What to produce
Retype, word for word, the line holding "Regulowana temperatura wypieku" and each line after it down to the end of the data; pictures are not copied.

Supplied records

__________

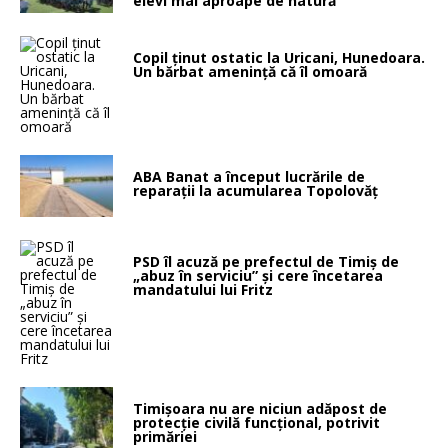
elevi mai aproape de natură
Copil ținut ostatic la Uricani, Hunedoara.
Un bărbat amenință că îl omoară
ABA Banat a început lucrările de
reparații la acumularea Topolovăț
PSD îl acuză pe prefectul de Timiș de
„abuz în serviciu” și cere încetarea
mandatului lui Fritz
Timișoara nu are niciun adăpost de
protecție civilă funcțional, potrivit
primăriei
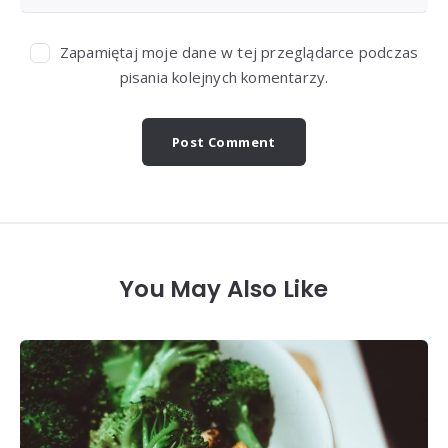
Zapamiętaj moje dane w tej przeglądarce podczas
pisania kolejnych komentarzy.
You May Also Like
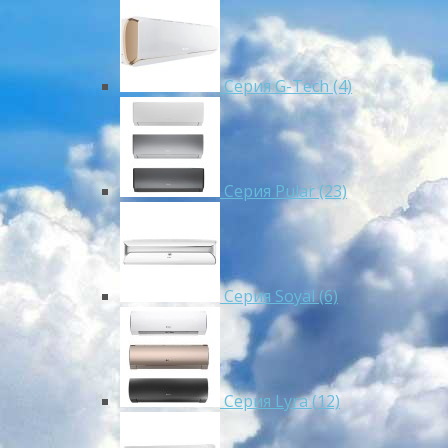
Серия G-Tech (4)
Серия Pular (23)
Cерия Soyal (6)
Серия Lyra (12)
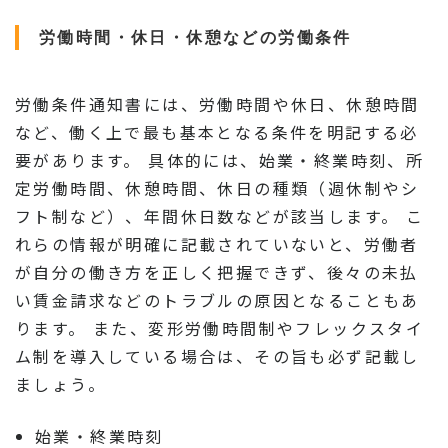
労働時間・休日・休憩などの労働条件
労働条件通知書には、労働時間や休日、休憩時間
など、働く上で最も基本となる条件を明記する必
要があります。 具体的には、始業・終業時刻、所
定労働時間、休憩時間、休日の種類（週休制やシ
フト制など）、年間休日数などが該当します。 こ
れらの情報が明確に記載されていないと、労働者
が自分の働き方を正しく把握できず、後々の未払
い賃金請求などのトラブルの原因となることもあ
ります。 また、変形労働時間制やフレックスタイ
ム制を導入している場合は、その旨も必ず記載し
ましょう。
始業・終業時刻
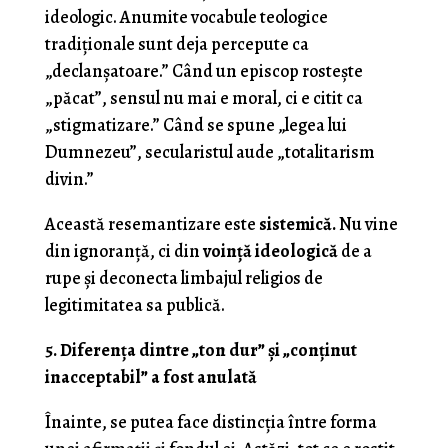
ideologic. Anumite vocabule teologice
tradiționale sunt deja percepute ca
„declanșatoare.” Când un episcop rostește
„păcat”, sensul nu mai e moral, ci e citit ca
„stigmatizare.” Când se spune „legea lui
Dumnezeu”, secularistul aude „totalitarism
divin.”
Această resemantizare este
sistemică.
Nu vine
din ignoranță, ci din
voință ideologică
de a
rupe şi deconecta limbajul religios de
legitimitatea sa publică.
5. Diferența dintre „ton dur” și „conținut
inacceptabil” a fost anulată
Înainte, se putea face distincția între forma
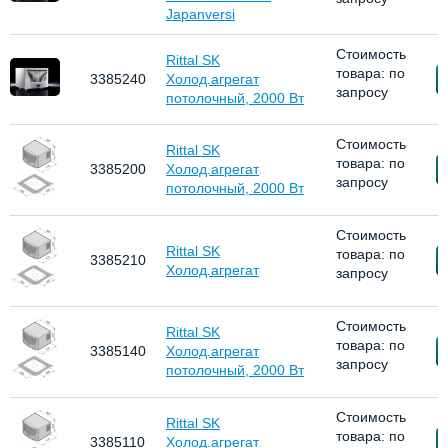
Japanversi
Стоимость
Rittal SK
товара: по
З
3385240
Холод.агрегат
запросу
потолочный, 2000 Вт
Стоимость
Rittal SK
товара: по
З
3385200
Холод.агрегат
запросу
потолочный, 2000 Вт
Стоимость
Rittal SK
товара: по
З
3385210
Холод.агрегат
запросу
Стоимость
Rittal SK
товара: по
З
3385140
Холод.агрегат
запросу
потолочный, 2000 Вт
Стоимость
Rittal SK
товара: по
З
3385110
Холод.агрегат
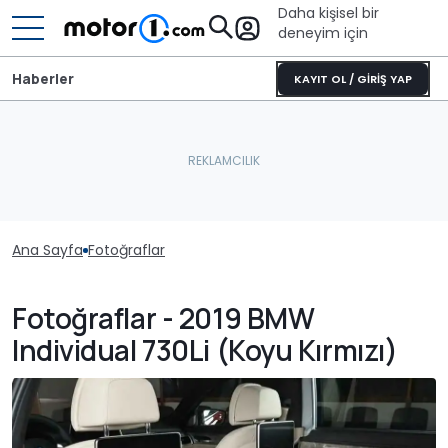
Daha kişisel bir
deneyim için
Haberler
KAYIT OL / GİRİŞ YAP
Ana Sayfa
Fotoğraflar
Fotoğraflar - 2019 BMW
Individual 730Li (Koyu Kırmızı)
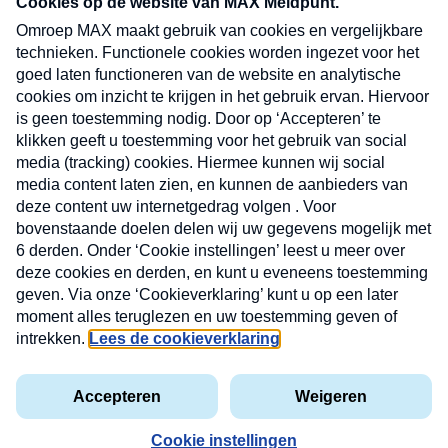
CONTACT
Volg ons op
Nieuwsbrief
X
Neem hier een gratis abonnement op de MAX
Consumenten nieuwsbrief. Elke maandag en
donderdag in uw mailbox.
laring
MAX
Cookieverklaring
Kwetsbaarheid
Cookie
Uw
vakantieman
melden
instellingen
INSCH
e-
VOOR
privacyverklaring
mailadres
DE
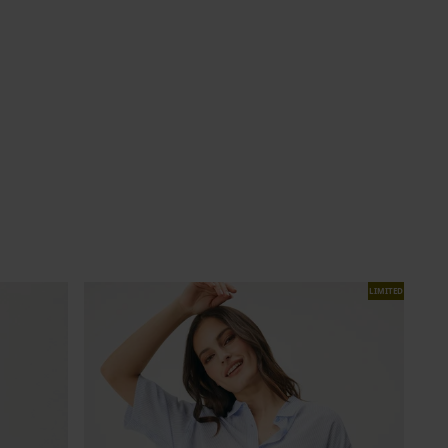
LIMITED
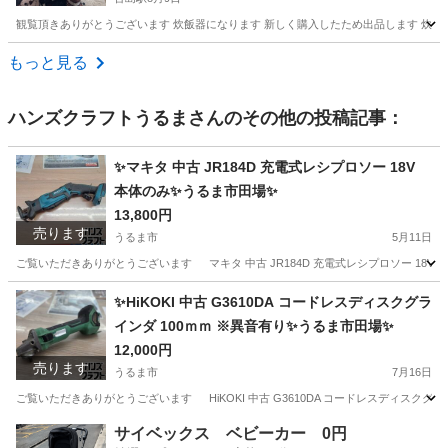
観覧頂きありがとうございます 炊飯器になります 新しく購入したため出品します 炊き
沖縄
那覇市
古島駅
キッチン家電
もっと見る
ハンズクラフトうるま
さんのその他の投稿記事：
✨マキタ 中古 JR184D 充電式レシプロソー 18V
本体のみ✨うるま市田場✨
13,800円
売ります
うるま市
5月11日
ご覧いただきありがとうございます マキタ 中古 JR184D 充電式レシプロソー 18V 本体
沖縄
うるま市
その他
レシプロソー
✨HiKOKI 中古 G3610DA コードレスディスクグラ
インダ 100ｍｍ ※異音有り✨うるま市田場✨
12,000円
売ります
うるま市
7月16日
ご覧いただきありがとうございます HiKOKI 中古 G3610DA コードレスディスクグライン
沖縄
うるま市
その他
異音
サイベックス ベビーカー 0円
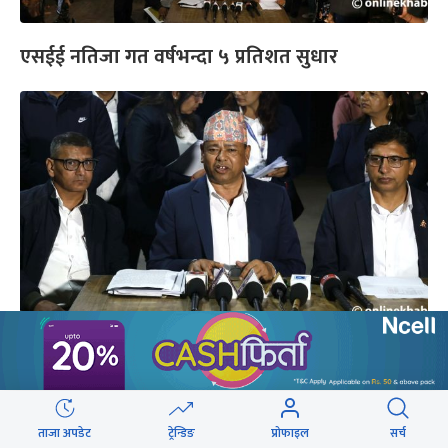
एसईई नतिजा गत वर्षभन्दा ५ प्रतिशत सुधार
एसईईमा डेढ लाख विद्यार्थी ‘नन् ग्रेडेड’
ताजा अपडेट
ट्रेन्डिङ
प्रोफाइल
सर्च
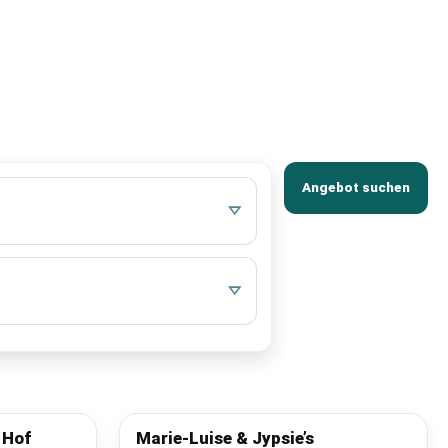
Angebot suchen
 Hof
Marie-Luise & Jypsie’s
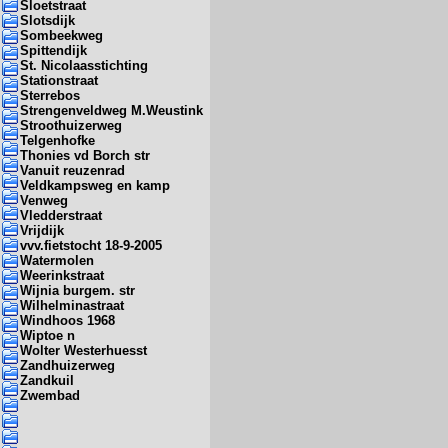
Sloetstraat
Slotsdijk
Sombeekweg
Spittendijk
St. Nicolaasstichting
Stationstraat
Sterrebos
Strengenveldweg M.Weustink
Stroothuizerweg
Telgenhofke
Thonies vd Borch str
Vanuit reuzenrad
Veldkampsweg en kamp
Venweg
Vledderstraat
Vrijdijk
vvv.fietstocht 18-9-2005
Watermolen
Weerinkstraat
Wijnia burgem. str
Wilhelminastraat
Windhoos 1968
Wiptoe n
Wolter Westerhuesst
Zandhuizerweg
Zandkuil
Zwembad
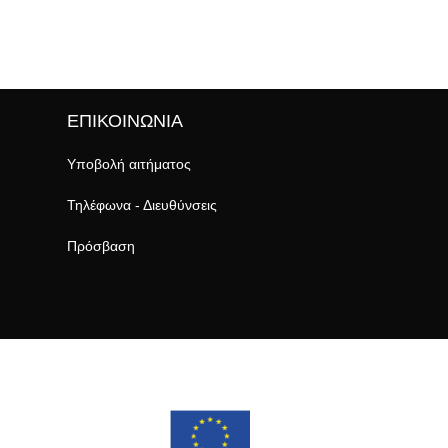
ΕΠΙΚΟΙΝΩΝΙΑ
Υποβολή αιτήματος
Τηλέφωνα - Διευθύνσεις
Πρόσβαση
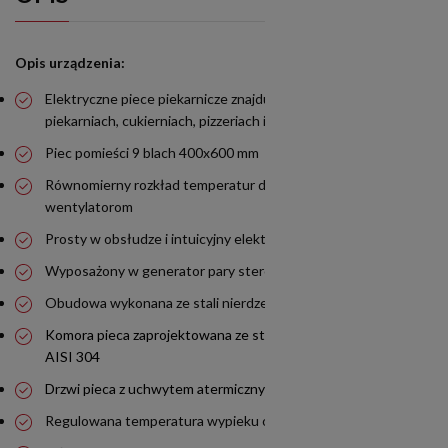
Opis urządzenia:
Elektryczne piece piekarnicze znajdujące zastosowanie w
piekarniach, cukierniach, pizzeriach i sklepach
Piec pomieści 9 blach 400x600 mm
Równomierny rozkład temperatur dzięki podwójnym
wentylatorom
Prosty w obsłudze i intuicyjny elektroniczny panel sterowania
Wyposażony w generator pary sterowany manualnie
Obudowa wykonana ze stali nierdzewnej
Komora pieca zaprojektowana ze stali chromowo-niklowej
AISI 304
Drzwi pieca z uchwytem atermicznym oraz podwójną szybą
Regulowana temperatura wypieku od 30 °C do 300 °C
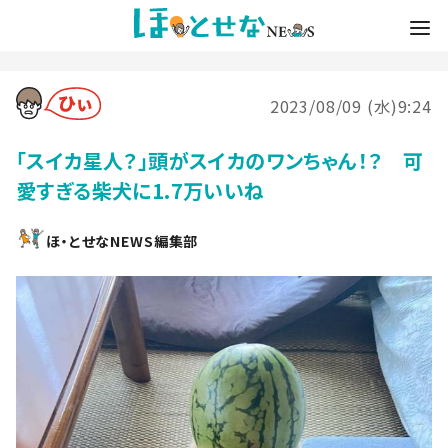
2023/08/09 (水)9:24
「スイカ星人？」頭がスイカのワンちゃん！？ 可
愛すぎる柴犬に1.7万いいね
ほ・とせなNEWS編集部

__________

Output for this exercise
Regulowana temperatura wypieku od 30 °C do 300 °C
2023/08/09 (水)9:24
「スイカ星人？」頭がスイカのワンちゃん！？ 可
愛すぎる柴犬に1.7万いいね
ほ・とせなNEWS編集部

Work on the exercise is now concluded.